Mais quittons les généralités pour aborder un chapitre peu connu du Mots à caser spécial loisir de décembre 1986. Il s’agit, pages 33 et 34 dans l’édition dont il est ici question, du tournant de l’histoire. A cet endroit du récit, le narrateur dit : « Composez votre grille en utilisant tous les mots ci-dessous et en noircissant 24 cases ».

On ne saurait inviter mieux le lecteur à composer sa grille en utilisant tous les mots ci-dessous et en noircissant 24 cases. La sobriété sied à de telles invitations. Le suspense est à son comble. On ne peut en croire ses yeux. C’est le moment ou jamais de prendre un crayon, d’en suçoter l’extrémité pendant qu’on réfléchit à la manière de remplir la grille avec les mots qui nous sont proposés tout en noircissant 24 cases, et de se lancer dans l’aventure comme on saute à l’élastique . En criant « yahou ».
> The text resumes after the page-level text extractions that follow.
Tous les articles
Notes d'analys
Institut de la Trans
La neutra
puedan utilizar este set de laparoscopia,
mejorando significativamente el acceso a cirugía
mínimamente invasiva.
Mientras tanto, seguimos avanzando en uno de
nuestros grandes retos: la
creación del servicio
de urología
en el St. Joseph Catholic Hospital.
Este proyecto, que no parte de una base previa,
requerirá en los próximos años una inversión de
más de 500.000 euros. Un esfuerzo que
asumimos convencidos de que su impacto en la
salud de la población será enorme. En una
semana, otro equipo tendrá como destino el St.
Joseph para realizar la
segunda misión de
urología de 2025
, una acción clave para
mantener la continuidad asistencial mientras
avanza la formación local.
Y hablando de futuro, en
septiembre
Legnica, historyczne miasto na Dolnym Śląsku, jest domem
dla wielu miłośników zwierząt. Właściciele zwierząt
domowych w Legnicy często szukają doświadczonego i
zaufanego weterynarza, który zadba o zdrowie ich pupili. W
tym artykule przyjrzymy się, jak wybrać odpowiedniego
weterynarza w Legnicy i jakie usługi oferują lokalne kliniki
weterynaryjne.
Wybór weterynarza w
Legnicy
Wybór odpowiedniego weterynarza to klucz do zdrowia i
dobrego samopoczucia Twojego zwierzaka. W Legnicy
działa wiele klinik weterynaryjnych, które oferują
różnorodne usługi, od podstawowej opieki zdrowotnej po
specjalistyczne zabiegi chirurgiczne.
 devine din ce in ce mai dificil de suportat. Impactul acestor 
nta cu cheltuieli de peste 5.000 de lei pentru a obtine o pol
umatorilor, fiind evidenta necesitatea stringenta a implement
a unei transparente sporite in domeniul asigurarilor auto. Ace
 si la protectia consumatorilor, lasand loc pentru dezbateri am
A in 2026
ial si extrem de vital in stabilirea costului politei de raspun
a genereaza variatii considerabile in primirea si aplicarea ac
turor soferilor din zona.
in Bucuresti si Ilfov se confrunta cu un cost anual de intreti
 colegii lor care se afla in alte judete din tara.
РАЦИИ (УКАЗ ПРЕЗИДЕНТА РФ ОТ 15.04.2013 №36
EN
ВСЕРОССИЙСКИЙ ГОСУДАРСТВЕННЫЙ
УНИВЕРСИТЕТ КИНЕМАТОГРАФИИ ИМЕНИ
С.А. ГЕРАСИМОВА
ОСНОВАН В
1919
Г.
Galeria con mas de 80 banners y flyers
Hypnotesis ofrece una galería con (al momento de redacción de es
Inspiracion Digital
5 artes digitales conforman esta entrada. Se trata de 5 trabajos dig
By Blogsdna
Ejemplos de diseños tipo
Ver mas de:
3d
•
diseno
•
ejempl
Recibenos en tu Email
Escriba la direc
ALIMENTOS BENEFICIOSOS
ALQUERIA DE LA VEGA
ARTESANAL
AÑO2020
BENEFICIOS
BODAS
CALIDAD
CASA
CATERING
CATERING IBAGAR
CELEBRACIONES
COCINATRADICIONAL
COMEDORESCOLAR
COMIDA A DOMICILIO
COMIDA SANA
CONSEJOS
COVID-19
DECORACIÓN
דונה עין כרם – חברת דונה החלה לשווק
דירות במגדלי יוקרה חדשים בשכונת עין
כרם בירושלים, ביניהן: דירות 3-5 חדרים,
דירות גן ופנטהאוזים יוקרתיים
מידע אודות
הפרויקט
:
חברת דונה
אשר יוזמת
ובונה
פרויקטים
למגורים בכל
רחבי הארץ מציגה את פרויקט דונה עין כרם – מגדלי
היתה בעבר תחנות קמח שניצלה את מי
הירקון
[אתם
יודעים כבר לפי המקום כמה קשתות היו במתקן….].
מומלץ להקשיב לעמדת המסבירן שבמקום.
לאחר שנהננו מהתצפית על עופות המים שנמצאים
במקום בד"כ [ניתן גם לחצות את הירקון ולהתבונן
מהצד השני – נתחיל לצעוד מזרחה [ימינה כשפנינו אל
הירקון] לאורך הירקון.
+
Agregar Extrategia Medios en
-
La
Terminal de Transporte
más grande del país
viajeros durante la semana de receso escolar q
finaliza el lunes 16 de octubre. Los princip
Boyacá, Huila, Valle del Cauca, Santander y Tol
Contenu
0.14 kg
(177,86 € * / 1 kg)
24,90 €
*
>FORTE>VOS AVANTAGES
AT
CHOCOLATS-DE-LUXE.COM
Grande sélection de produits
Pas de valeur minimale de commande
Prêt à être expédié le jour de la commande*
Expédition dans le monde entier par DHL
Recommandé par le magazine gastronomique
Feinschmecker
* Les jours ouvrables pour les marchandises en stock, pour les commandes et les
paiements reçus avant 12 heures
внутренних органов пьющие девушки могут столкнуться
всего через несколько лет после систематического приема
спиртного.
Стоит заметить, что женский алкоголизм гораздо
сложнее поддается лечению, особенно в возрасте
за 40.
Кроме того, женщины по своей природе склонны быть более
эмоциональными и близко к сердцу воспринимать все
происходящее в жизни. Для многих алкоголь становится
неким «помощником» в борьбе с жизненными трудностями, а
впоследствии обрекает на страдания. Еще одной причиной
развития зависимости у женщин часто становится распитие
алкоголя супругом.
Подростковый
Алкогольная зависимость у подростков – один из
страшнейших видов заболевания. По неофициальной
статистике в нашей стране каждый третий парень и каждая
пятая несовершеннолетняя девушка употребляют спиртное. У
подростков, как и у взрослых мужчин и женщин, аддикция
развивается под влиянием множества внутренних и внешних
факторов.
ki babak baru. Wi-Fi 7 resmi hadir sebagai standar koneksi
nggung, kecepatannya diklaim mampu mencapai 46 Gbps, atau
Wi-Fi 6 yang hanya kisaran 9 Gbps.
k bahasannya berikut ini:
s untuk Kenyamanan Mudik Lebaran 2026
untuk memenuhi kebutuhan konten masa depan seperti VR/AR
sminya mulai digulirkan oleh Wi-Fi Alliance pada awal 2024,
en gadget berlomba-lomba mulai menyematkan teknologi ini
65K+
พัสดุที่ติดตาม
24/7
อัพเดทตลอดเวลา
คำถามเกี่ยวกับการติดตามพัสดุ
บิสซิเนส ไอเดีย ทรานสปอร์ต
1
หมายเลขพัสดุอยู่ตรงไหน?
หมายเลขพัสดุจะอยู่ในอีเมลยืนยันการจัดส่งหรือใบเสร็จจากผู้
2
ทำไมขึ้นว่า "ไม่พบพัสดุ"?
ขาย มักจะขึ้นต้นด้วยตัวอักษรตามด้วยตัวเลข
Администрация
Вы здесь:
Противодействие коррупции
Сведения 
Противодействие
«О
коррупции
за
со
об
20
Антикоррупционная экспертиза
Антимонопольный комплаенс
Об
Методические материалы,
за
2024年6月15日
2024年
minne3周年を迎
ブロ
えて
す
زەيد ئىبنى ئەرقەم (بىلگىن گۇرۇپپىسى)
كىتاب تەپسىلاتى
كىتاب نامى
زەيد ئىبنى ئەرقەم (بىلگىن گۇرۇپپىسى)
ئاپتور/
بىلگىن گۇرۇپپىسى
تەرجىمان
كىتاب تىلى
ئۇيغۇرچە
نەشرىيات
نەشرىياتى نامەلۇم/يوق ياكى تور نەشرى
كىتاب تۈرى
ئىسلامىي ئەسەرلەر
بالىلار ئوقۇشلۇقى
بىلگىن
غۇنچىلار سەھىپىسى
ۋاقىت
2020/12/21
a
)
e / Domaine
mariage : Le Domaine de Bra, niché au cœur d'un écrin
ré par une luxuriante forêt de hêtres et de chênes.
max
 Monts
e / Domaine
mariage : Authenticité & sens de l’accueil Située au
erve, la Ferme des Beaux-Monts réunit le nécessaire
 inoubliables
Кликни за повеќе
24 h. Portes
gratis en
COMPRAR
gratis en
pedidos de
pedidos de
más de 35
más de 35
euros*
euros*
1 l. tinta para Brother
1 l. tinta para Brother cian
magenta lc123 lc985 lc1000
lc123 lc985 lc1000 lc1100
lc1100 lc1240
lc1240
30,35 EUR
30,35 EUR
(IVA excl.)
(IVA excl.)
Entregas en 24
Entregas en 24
motsacasergrilleprinceAndreYahou !

Quelle sensation d’infini vous transperce alors ! Quelle plénitude ! Quel à-propos dans le choix des mots ! « Iena » ! « Voltigeur » ! « Isba » ! (Alain Dubois devait être en train de lire Guerre et paix quand il a composé cela). « Vestiaires » ! (Il devait attendre le début d’un match de foot à la télé). « Nasa » ! (Il devait penser au premier homme sur la lune).  » « As » ! (Il devait jouer aux cartes). « Atre » ! (C’était l’hiver) « Os » ! (il devait penser à un os).

Ne dirait-on pas le prince André qui regarde les nuages à la bataille d’Austerlitz, tandis qu’une fusée où deux cosmonautes se tapent une belote traverse l’immensité pendant que le chien du premier ronge un reste de gigot devant la cheminée en regardant d’un œil distrait l’écran du téléviseur où l’équipe de France s’apprête à rentrer sur le terrain ?

Certains psychanalystes pensent que je devrais demander un internement d’urgence, mais ils se trompent.


Vendredi prochain nous aborderons, non pas un mais deux livres dans cette chronique. Malheureusement je ne sais pas en déchiffrer les titres.